After dropping my daughter off at school, I was approaching a 3-way intersection. It’s a spot that already makes me extra cautious because of a past accident I was in. The green arrow was gone—just a regular green light now—and I was waiting to make a left turn. Two cars passed from the opposite direction, and there was one more approaching. It wasn’t that close, but also not far enough where I felt it was safe to go, especially with how people often speed up when they see a turn signal. So, I waited.
Then suddenly, the man behind me honked—loud and aggressively. My heart jumped out of my chest. I glanced in the mirror and saw his angry face, hand gesturing in frustration. For a moment, I felt that pressure to go. I almost turned just to get away from his rage. But something in me said no. I stayed still. I trusted my gut. And thank God I did.
When it was finally safe to go, I made my turn—but then he cut me off. He swerved right in front of me, like he was punishing me for being careful. I heard another honk, but I wasn’t sure if it was him again or someone behind me. My hands were shaking. My anxiety was in full swing. I couldn’t believe someone could be so unkind so early in the morning. It made me wonder what else he might be carrying—or what could’ve happened if I had turned under pressure.

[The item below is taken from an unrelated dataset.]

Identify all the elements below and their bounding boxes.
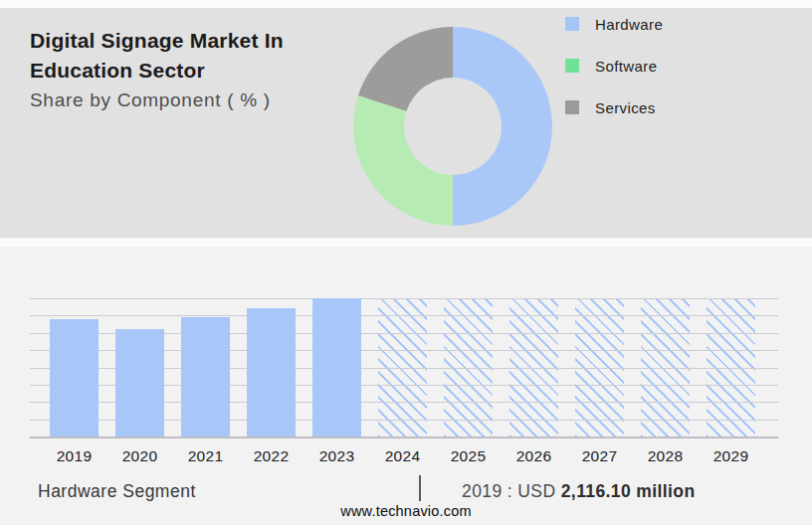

And then it brought me back to another day, one I’ll never forget. My daughter was only 9 weeks old. We were driving cross-country, moving from the Midwest to the East Coast. Our car was full—baby in the back, our cat, and almost everything we owned. Traffic was slow, stop-and-go. Suddenly, we were rear-ended. The man who hit us had been on his phone. He dropped it and was trying to grab it. When he saw our baby crying, saw how scared we all were—he apologized over and over. And I believed he meant it. But still, that day left a scar. Physically we were okay, but emotionally, it shook us. We still carry that fear with us, especially behind the wheel.

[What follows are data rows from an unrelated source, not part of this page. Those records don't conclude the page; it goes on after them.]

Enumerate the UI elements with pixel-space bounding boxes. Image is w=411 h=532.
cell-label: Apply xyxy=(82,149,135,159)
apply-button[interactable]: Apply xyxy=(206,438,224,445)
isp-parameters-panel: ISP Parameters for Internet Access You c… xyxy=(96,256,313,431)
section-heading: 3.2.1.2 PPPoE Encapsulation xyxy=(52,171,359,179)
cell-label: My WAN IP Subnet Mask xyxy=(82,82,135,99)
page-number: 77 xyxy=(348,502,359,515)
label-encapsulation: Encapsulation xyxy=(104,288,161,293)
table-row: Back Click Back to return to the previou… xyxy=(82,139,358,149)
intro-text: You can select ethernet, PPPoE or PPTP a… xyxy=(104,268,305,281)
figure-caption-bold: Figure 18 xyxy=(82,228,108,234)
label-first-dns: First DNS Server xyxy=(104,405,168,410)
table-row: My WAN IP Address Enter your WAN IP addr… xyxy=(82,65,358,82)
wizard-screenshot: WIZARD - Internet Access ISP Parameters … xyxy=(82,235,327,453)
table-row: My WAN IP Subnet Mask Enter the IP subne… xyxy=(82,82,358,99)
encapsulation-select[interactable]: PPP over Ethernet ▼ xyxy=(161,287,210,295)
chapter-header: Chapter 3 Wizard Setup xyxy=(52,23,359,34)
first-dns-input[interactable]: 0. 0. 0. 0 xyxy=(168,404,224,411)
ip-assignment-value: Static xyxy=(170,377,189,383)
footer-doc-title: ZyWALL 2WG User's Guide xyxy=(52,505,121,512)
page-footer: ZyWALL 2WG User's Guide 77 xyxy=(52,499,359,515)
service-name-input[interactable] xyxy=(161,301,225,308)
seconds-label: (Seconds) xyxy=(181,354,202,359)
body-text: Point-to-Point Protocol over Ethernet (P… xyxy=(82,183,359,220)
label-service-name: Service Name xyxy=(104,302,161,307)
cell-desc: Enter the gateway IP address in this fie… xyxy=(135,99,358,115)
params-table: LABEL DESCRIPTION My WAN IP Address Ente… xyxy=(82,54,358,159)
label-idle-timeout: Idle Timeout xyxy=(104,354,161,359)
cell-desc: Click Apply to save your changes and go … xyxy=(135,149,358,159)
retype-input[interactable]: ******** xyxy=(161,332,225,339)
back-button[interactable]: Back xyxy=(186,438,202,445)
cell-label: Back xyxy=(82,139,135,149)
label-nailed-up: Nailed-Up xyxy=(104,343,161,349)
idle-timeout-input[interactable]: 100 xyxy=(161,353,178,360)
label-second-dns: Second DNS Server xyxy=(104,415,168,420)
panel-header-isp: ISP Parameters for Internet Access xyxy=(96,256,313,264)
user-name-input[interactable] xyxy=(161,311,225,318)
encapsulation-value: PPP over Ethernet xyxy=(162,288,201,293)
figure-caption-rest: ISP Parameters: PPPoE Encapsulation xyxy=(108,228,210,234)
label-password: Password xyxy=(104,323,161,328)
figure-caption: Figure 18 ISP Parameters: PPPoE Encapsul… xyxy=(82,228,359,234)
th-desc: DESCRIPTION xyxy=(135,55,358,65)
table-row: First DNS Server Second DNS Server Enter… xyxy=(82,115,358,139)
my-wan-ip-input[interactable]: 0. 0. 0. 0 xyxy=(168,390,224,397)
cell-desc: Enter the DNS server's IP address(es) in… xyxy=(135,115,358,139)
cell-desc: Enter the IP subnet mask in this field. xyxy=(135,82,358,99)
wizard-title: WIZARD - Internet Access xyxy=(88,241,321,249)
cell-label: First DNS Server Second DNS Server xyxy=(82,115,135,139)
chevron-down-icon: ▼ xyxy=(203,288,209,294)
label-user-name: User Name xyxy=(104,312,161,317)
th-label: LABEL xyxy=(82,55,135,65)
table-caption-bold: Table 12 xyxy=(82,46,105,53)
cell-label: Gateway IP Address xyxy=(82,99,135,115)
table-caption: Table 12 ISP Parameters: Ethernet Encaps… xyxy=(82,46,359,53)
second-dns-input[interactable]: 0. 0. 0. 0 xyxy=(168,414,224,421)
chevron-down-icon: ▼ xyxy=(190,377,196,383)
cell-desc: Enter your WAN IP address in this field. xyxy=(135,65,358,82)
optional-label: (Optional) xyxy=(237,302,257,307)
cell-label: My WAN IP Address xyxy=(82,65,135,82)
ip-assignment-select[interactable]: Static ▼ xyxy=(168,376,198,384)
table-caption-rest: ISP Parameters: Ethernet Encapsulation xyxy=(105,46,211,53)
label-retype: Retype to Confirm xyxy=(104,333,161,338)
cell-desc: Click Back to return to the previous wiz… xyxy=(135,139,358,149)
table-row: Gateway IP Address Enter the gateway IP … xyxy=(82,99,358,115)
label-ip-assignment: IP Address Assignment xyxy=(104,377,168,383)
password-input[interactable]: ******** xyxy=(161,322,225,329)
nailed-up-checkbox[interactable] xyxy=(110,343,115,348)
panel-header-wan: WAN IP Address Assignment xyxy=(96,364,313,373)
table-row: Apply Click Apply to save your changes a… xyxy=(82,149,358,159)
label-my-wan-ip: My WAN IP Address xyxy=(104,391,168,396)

So today, after what happened at the intersection, I couldn’t help but think—what if I were someone at the edge? What if someone else in my shoes was already going through something heavy and that kind of encounter was their breaking point? People are out there driving with broken hearts, anxiety, trauma, and grief. And a single moment of cruelty can push them further into that darkness.
You just never know what someone is going through. That’s why I believe so deeply in kindness. It doesn’t cost us anything, but it can mean everything to someone else. It might be the thing that gives them enough peace to make it through the day.
So I’ll leave you with this:
Be kind.
Extend your grace, when needed.
Everyone is fighting their own battles.
Your kindness might give them a reason to hold on a little longer… to keep fighting.
Sometimes, you might even save a life.